Chronic beryllium disease (CBD), a chronic granulomatous lung disease caused by exposure to beryllium, shares similar histological and clinical findings with sarcoidsois. Glu69, carried by allele HLADPB1* 0201, was found not to be associated with sarcoidosis [24, 25]. In a study of 33 cases and 44 exposed persons without CBD (controls), Richeldi and colleagues found Glu69 in 97% of cases and in 30% of control subjects [26]. This HLA-DPB1 Glu69 association in beryllium disease has been widely supported [27] but is not associated with sarcoidosis.
Polymorphic variants of the natural resistance–associated macrophage protein-1 gene (NRAMP1), now named SLC11A1, have been found to be associated with tuberculosis and leprosy susceptibility in endemic areas of disease [28, 29]. SLC11A1 is expressed primarily in macrophages and polymorphonuclear leukocytes and immunolocalization studies demonstrate the presence of NRAMP1 in lysosomes [30]. SLC11A1, an attractive candidate, was found not to increase the risk of sarcoidosis among African Americans [31], although a more recent article has noted an association in Polish patients (OR, 1.68; 95% CI, 1.01–2.81) [32].

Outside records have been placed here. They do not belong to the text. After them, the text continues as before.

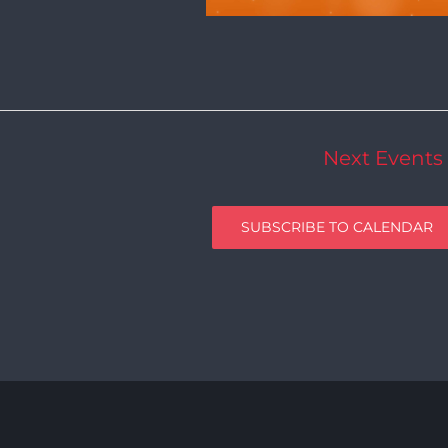
Next
Events
SUBSCRIBE TO CALENDAR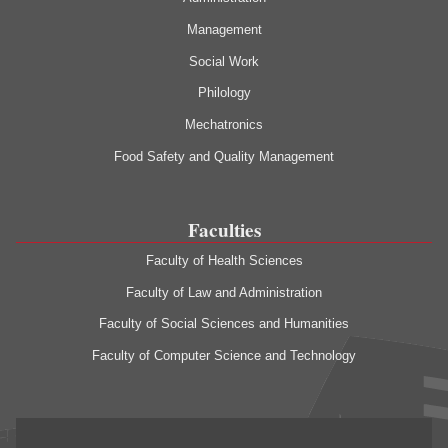
Management
Social Work
Philology
Mechatronics
Food Safety and Quality Management
Faculties
Faculty of Health Sciences
Faculty of Law and Administration
Faculty of Social Sciences and Humanities
Faculty of Computer Science and Technology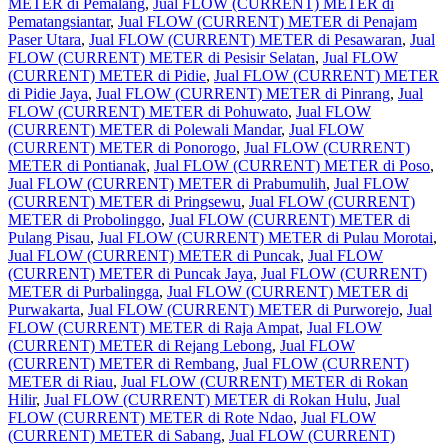
METER di Pemalang
,
Jual FLOW (CURRENT) METER di
Pematangsiantar
,
Jual FLOW (CURRENT) METER di Penajam
Paser Utara
,
Jual FLOW (CURRENT) METER di Pesawaran
,
Jual
FLOW (CURRENT) METER di Pesisir Selatan
,
Jual FLOW
(CURRENT) METER di Pidie
,
Jual FLOW (CURRENT) METER
di Pidie Jaya
,
Jual FLOW (CURRENT) METER di Pinrang
,
Jual
FLOW (CURRENT) METER di Pohuwato
,
Jual FLOW
(CURRENT) METER di Polewali Mandar
,
Jual FLOW
(CURRENT) METER di Ponorogo
,
Jual FLOW (CURRENT)
METER di Pontianak
,
Jual FLOW (CURRENT) METER di Poso
,
Jual FLOW (CURRENT) METER di Prabumulih
,
Jual FLOW
(CURRENT) METER di Pringsewu
,
Jual FLOW (CURRENT)
METER di Probolinggo
,
Jual FLOW (CURRENT) METER di
Pulang Pisau
,
Jual FLOW (CURRENT) METER di Pulau Morotai
,
Jual FLOW (CURRENT) METER di Puncak
,
Jual FLOW
(CURRENT) METER di Puncak Jaya
,
Jual FLOW (CURRENT)
METER di Purbalingga
,
Jual FLOW (CURRENT) METER di
Purwakarta
,
Jual FLOW (CURRENT) METER di Purworejo
,
Jual
FLOW (CURRENT) METER di Raja Ampat
,
Jual FLOW
(CURRENT) METER di Rejang Lebong
,
Jual FLOW
(CURRENT) METER di Rembang
,
Jual FLOW (CURRENT)
METER di Riau
,
Jual FLOW (CURRENT) METER di Rokan
Hilir
,
Jual FLOW (CURRENT) METER di Rokan Hulu
,
Jual
FLOW (CURRENT) METER di Rote Ndao
,
Jual FLOW
(CURRENT) METER di Sabang
,
Jual FLOW (CURRENT)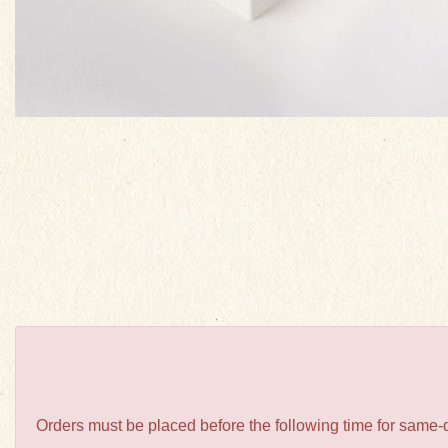
Orders must be placed before the following time for same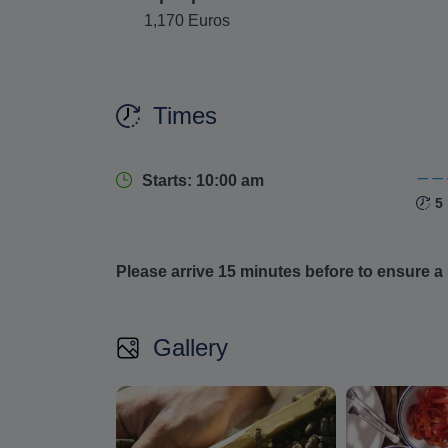
1,170 Euros
Times
Starts: 10:00 am
5
Please arrive 15 minutes before to ensure a 
Gallery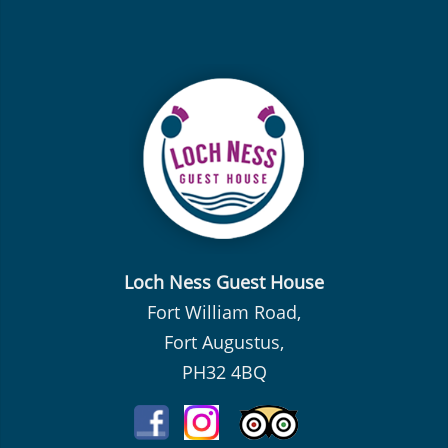
Loch Ness Guest House
Fort William Road,
Fort Augustus,
PH32 4BQ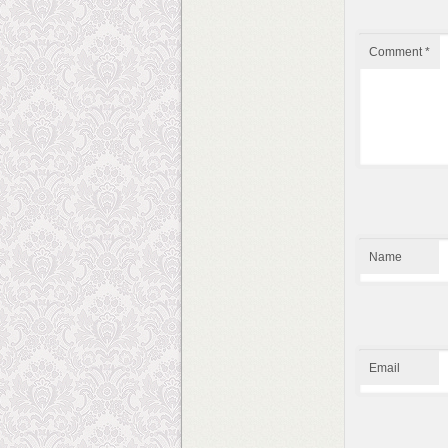
Comment
*
Name
Email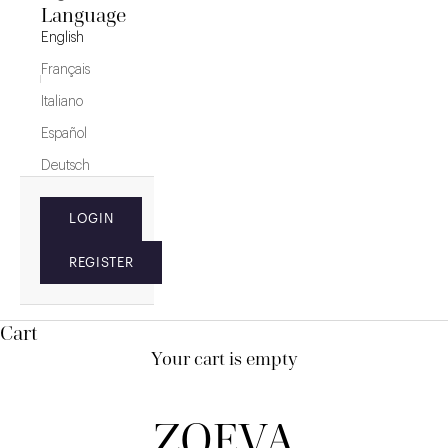
Language
English
Français
Italiano
Español
Deutsch
LOGIN
REGISTER
Cart
Your cart is empty
ZOEVA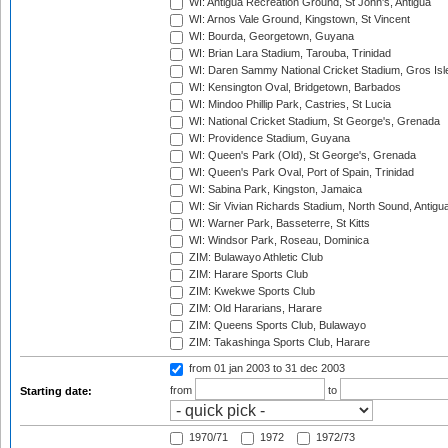
WI: Antigua Recreation Ground, St John's, Antigua
WI: Arnos Vale Ground, Kingstown, St Vincent
WI: Bourda, Georgetown, Guyana
WI: Brian Lara Stadium, Tarouba, Trinidad
WI: Daren Sammy National Cricket Stadium, Gros Isle
WI: Kensington Oval, Bridgetown, Barbados
WI: Mindoo Phillip Park, Castries, St Lucia
WI: National Cricket Stadium, St George's, Grenada
WI: Providence Stadium, Guyana
WI: Queen's Park (Old), St George's, Grenada
WI: Queen's Park Oval, Port of Spain, Trinidad
WI: Sabina Park, Kingston, Jamaica
WI: Sir Vivian Richards Stadium, North Sound, Antigu
WI: Warner Park, Basseterre, St Kitts
WI: Windsor Park, Roseau, Dominica
ZIM: Bulawayo Athletic Club
ZIM: Harare Sports Club
ZIM: Kwekwe Sports Club
ZIM: Old Hararians, Harare
ZIM: Queens Sports Club, Bulawayo
ZIM: Takashinga Sports Club, Harare
from 01 jan 2003
to 31 dec 2003
from
to
Starting date:
1970/71
1972
1972/73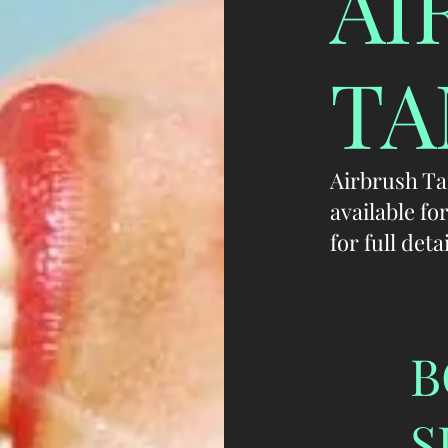
AI
TA
Airbrush Ta
available fo
for full detai
B
S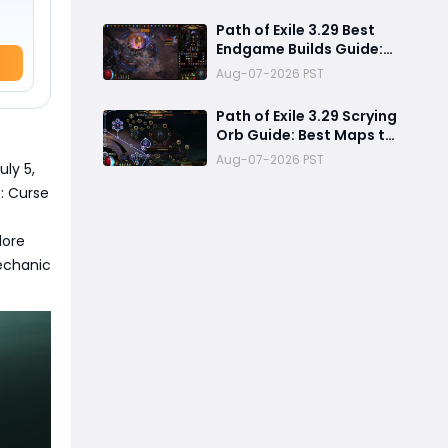
Review
Path of Exile 3.29 Best
Endgame Builds Guide:
Top 5 Powerful Builds to
Aug-07-2026 PST
Dominate Late League
Content
Path of Exile 3.29 Scrying
Orb Guide: Best Maps to
Scry, Graveyard
Aug-07-2026 PST
uly 5,
Strategy & Currency
Farming Tips
: Curse
lore
mechanic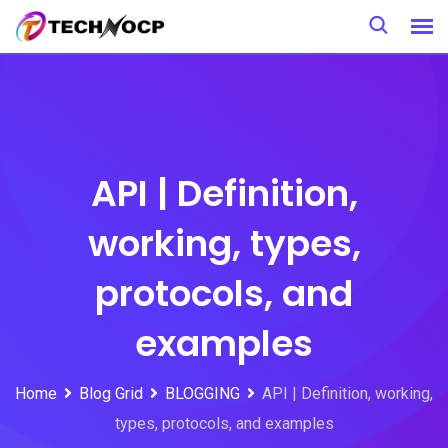
Skip
to
content
API | Definition,
working, types,
protocols, and
examples
Home
Blog Grid
BLOGGING
API | Definition, working,
types, protocols, and examples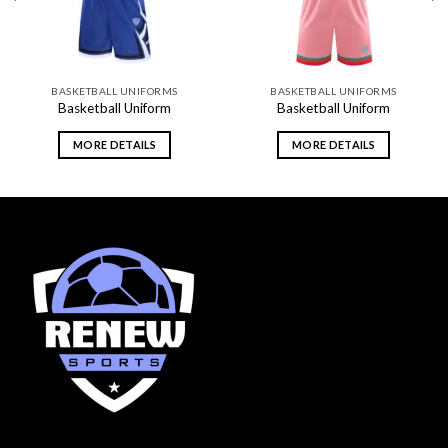
BASKETBALL UNIFORMS
BASKETBALL UNIFORMS
Basketball Uniform
Basketball Uniform
MORE DETAILS
MORE DETAILS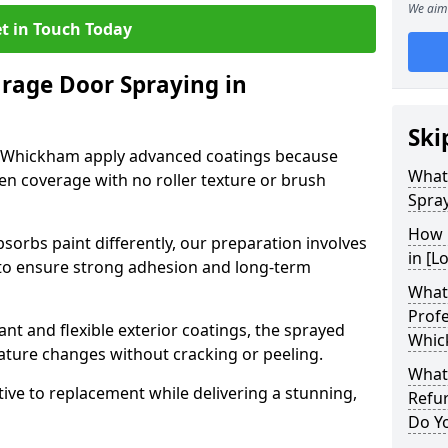
We aim 
t in Touch Today
arage Door Spraying in
Ski
n Whickham apply advanced coatings because
What
en coverage with no roller texture or brush
Spra
How 
sorbs paint differently, our preparation involves
in [L
to ensure strong adhesion and long-term
What 
Profe
nt and flexible exterior coatings, the sprayed
Whic
ature changes without cracking or peeling.
What
tive to replacement while delivering a stunning,
Refu
Do Y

4. Genetic associatiation studies in sarcoidosis
Genetic studies in sarcoidosis have gone through three phases – candidate gene studies, genome scanning using affected sib pair (ASP) linkage analysis and most recently, genome wide association studies (GWAS).
4.1. Candidate gene approach
The search for sarcoidosis susceptibility genes has generally relied on the candidate gene approach [33]. Investigators have selected genes for study that fit into the prevailing disease model. Sarcoidosis is thought to be a dysregulated response to an inhaled antigen that involves antigen-presenting cells, T cells (primarily a helper T-cell type 1 polar response), and cytokine and chemokine release resulting in cell recruitment and the formation of granulomas in involved organs.
4.1.1. Association with Human Leukocyte Antigens (HLA)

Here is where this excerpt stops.